*** Opening of THE RECORDS ***

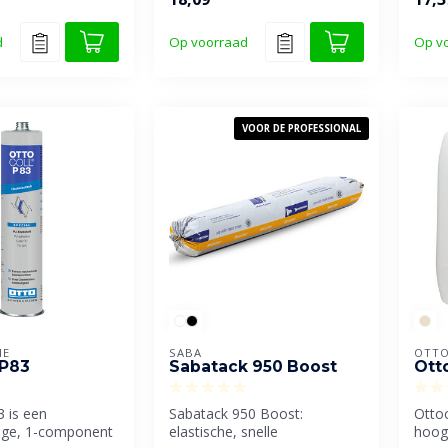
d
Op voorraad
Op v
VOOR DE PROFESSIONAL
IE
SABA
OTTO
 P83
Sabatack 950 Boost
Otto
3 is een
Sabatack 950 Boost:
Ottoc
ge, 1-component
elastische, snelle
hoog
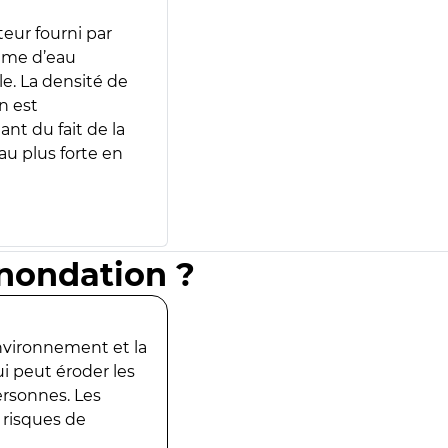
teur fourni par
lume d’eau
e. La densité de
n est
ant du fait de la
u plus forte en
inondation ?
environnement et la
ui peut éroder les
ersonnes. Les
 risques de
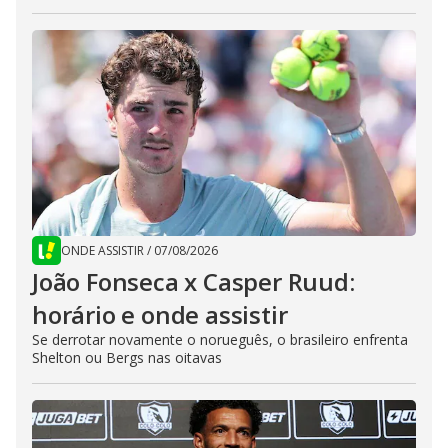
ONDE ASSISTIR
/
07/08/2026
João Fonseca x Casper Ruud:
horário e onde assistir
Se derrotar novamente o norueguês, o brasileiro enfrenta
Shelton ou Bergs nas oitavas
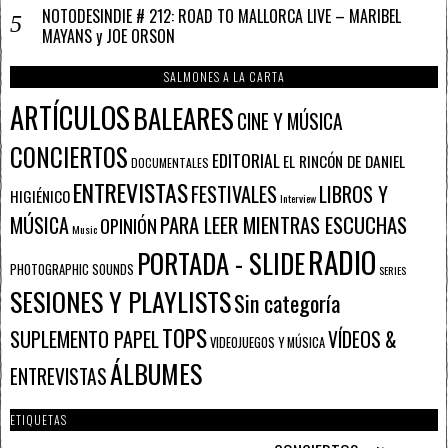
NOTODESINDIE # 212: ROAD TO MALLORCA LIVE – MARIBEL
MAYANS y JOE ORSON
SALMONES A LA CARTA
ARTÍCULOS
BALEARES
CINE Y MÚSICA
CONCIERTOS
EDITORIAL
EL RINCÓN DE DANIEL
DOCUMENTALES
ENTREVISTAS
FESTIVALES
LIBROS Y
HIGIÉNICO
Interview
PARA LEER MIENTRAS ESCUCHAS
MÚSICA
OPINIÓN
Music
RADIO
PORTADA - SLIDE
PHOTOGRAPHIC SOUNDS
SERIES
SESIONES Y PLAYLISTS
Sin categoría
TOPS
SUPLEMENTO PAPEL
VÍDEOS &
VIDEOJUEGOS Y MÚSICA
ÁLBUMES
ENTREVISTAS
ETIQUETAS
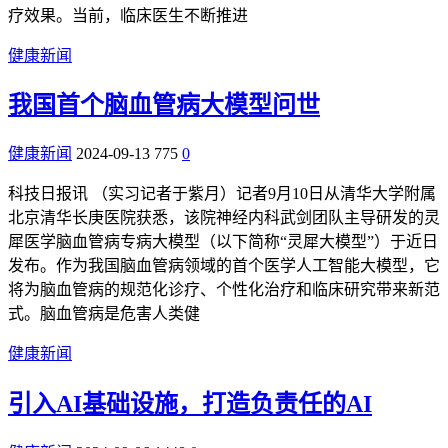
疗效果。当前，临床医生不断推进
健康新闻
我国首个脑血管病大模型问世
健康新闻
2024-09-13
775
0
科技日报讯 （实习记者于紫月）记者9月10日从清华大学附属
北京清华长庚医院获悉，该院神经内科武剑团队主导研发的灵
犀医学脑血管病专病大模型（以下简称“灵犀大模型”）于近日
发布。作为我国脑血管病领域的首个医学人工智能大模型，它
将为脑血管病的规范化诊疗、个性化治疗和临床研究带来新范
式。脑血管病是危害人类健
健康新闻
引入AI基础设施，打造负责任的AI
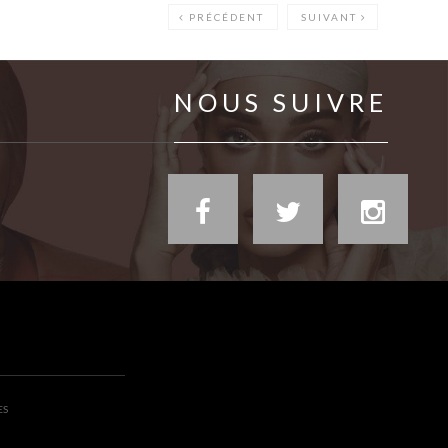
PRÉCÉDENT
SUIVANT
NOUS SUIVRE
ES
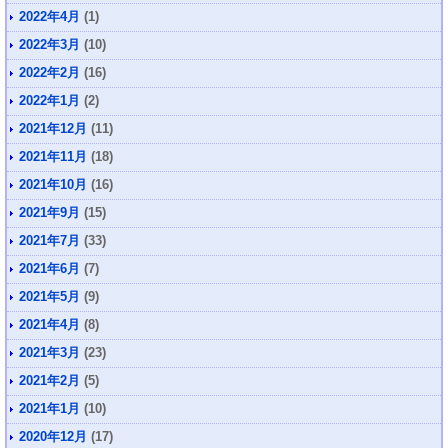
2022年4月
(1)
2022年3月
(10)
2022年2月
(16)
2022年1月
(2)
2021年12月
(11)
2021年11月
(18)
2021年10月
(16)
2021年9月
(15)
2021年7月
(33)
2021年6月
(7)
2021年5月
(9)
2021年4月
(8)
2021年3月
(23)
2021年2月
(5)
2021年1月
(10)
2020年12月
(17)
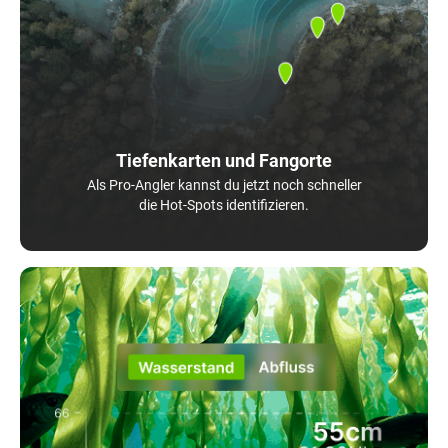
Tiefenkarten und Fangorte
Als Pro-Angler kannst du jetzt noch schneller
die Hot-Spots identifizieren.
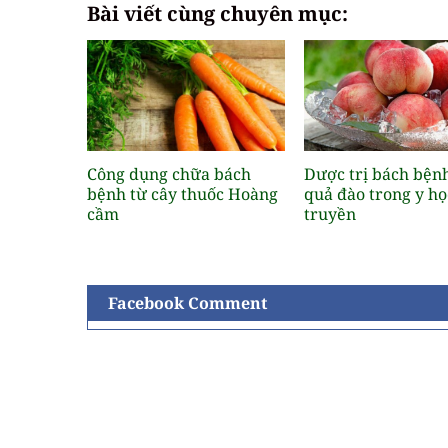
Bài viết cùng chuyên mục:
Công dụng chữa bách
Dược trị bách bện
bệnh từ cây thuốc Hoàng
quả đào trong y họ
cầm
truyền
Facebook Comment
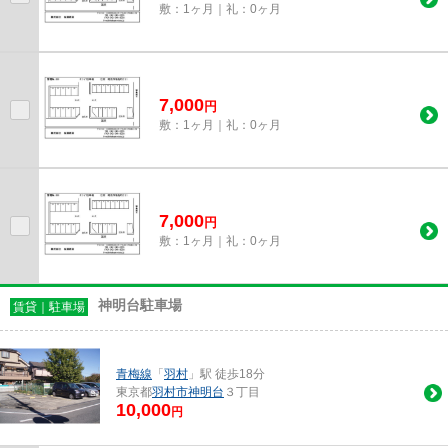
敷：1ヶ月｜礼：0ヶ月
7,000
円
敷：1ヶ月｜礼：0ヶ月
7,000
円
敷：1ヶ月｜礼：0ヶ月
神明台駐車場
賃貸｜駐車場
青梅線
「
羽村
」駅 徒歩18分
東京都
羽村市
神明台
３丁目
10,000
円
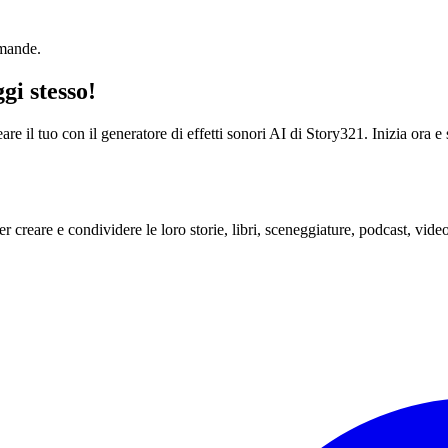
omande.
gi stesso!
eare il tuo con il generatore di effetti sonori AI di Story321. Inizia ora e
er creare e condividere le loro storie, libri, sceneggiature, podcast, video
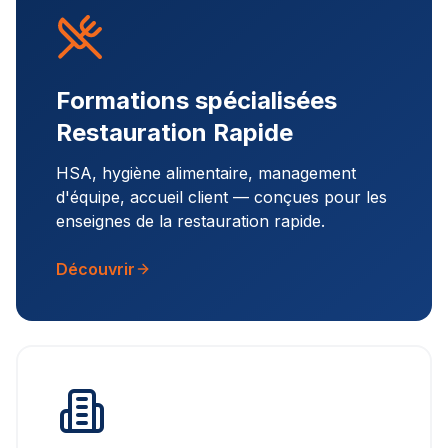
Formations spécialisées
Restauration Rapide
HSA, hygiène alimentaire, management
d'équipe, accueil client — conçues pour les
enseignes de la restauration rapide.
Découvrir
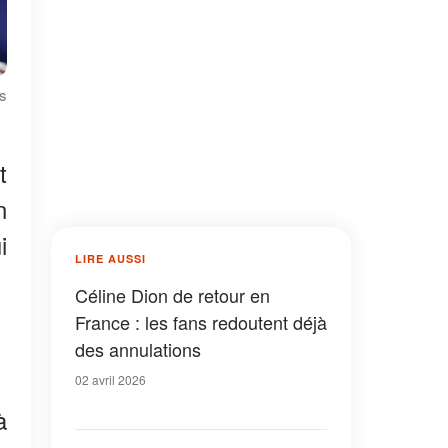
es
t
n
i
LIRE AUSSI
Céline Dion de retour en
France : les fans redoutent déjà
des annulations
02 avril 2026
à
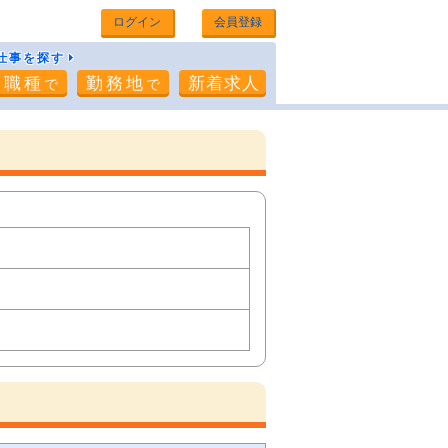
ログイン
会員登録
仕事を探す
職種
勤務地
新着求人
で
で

*** Close of THE RECORDS ***
*** Opening of THE RECORDS ***

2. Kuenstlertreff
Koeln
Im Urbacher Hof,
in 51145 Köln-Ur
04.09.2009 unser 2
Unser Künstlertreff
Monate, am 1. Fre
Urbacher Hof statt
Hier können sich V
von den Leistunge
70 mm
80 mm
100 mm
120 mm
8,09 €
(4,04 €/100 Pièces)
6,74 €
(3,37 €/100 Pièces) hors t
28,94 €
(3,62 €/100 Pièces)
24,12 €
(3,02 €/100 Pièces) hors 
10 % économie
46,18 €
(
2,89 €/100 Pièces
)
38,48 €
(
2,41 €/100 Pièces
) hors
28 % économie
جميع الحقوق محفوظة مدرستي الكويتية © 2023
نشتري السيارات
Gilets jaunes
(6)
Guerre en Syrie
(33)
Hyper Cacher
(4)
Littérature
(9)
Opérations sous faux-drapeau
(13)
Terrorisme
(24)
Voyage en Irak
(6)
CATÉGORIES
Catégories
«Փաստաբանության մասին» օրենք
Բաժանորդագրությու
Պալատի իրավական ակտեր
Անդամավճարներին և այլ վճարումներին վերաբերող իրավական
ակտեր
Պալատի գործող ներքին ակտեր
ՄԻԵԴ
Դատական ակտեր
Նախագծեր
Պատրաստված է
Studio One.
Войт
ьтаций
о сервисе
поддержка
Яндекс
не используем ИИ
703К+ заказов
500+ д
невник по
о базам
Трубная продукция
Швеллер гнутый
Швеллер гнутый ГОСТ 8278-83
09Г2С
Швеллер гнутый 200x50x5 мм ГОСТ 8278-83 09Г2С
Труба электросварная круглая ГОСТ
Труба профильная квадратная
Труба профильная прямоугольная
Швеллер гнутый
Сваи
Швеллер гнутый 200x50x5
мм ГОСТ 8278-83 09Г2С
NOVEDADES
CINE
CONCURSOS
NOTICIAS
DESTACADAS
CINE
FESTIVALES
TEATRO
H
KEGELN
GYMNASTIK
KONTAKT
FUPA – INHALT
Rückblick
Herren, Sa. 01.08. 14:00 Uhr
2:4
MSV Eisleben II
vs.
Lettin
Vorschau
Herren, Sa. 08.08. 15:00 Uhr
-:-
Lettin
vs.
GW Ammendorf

*** Close of THE RECORDS ***
*** Opening of THE RECORDS ***

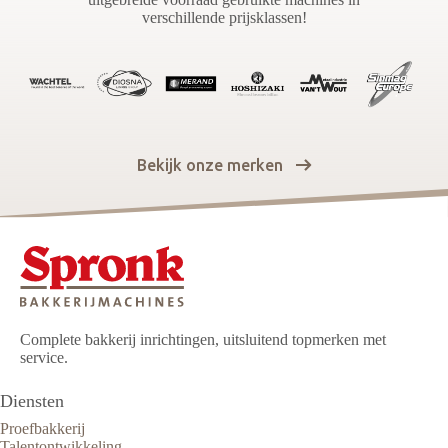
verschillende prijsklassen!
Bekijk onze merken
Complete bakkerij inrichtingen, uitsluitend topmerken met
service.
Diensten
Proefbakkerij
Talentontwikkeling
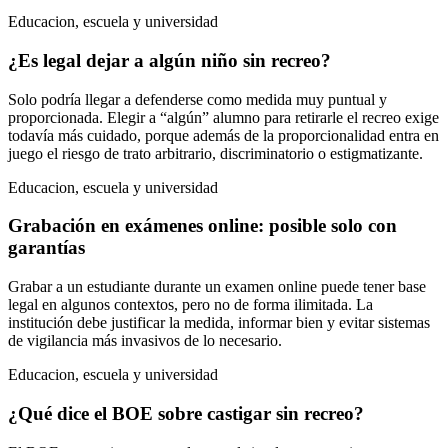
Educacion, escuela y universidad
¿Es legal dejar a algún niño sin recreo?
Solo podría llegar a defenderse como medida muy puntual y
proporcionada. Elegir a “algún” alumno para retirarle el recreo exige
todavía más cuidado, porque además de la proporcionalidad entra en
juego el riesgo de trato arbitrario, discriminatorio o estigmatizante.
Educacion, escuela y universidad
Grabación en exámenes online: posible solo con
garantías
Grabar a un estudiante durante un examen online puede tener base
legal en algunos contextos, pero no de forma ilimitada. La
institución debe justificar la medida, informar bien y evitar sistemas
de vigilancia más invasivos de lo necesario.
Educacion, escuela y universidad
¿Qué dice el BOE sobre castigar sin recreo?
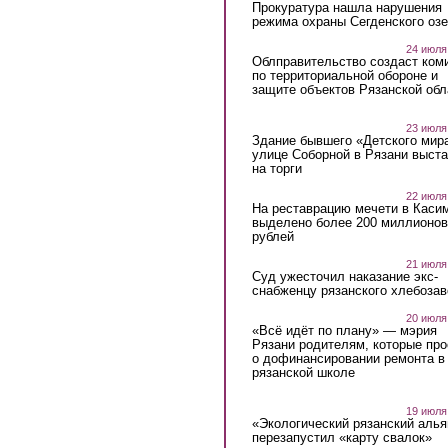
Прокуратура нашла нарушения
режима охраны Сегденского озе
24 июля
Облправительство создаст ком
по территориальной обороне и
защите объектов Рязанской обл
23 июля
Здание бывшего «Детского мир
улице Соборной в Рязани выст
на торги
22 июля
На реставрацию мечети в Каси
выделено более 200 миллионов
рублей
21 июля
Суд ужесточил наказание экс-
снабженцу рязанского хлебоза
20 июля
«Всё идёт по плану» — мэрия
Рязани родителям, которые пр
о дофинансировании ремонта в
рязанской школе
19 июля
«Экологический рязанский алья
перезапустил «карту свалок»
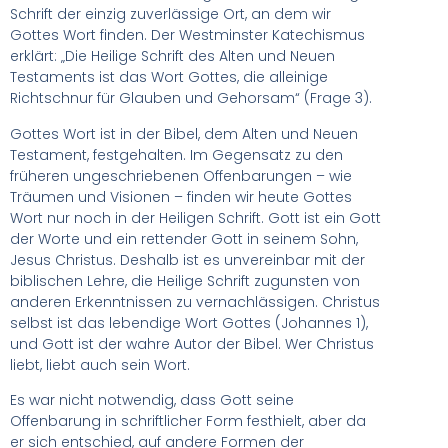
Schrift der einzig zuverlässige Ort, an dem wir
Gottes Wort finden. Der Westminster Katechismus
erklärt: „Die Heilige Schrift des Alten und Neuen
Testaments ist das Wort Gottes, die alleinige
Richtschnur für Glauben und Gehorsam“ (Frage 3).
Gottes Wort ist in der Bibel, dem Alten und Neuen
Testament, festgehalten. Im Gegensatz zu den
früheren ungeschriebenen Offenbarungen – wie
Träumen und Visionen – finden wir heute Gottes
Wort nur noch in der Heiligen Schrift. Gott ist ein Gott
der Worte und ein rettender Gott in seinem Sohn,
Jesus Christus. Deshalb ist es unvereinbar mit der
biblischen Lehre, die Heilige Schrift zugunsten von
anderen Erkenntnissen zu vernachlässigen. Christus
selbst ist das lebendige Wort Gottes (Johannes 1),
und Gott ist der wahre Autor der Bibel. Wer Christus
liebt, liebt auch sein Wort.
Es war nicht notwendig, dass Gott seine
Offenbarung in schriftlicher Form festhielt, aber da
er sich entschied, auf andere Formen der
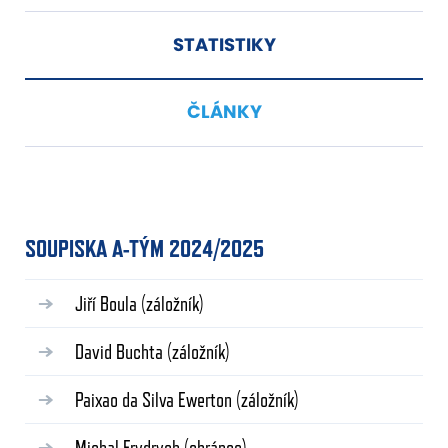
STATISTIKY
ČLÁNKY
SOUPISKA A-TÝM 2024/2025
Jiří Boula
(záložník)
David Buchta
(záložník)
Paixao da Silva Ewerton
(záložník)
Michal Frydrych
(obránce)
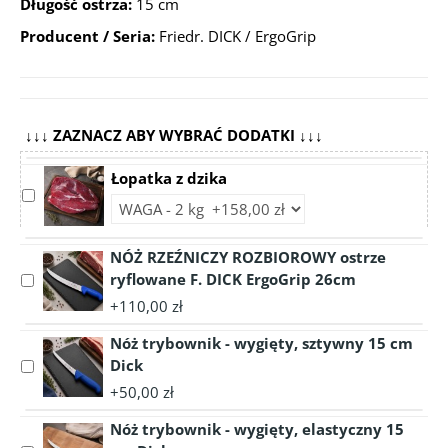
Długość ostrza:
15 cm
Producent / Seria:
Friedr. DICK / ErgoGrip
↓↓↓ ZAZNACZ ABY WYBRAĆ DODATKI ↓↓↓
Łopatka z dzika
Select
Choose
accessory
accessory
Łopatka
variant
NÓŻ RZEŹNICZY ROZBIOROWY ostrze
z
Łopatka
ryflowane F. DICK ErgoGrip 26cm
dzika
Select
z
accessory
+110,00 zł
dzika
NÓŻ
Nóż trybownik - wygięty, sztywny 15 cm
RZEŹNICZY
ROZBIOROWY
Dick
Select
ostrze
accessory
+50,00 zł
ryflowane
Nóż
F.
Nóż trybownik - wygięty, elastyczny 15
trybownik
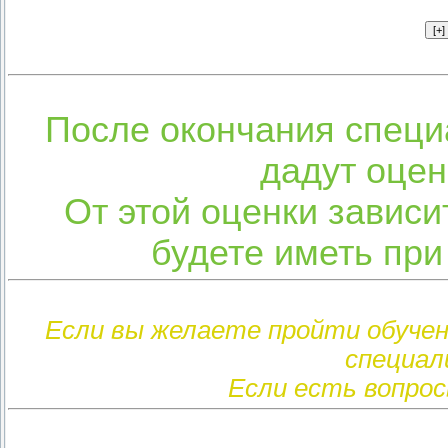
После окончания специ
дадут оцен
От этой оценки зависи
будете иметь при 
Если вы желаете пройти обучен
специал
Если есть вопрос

*** Close of THE RECORDS ***

REQUIRED ACTION:
Among the entries, copy every line containing the word "Bibel".

TASK RESPONSE:
Gottes Wort ist in der Bibel, dem Alten und Neuen
und Gott ist der wahre Autor der Bibel. Wer Christus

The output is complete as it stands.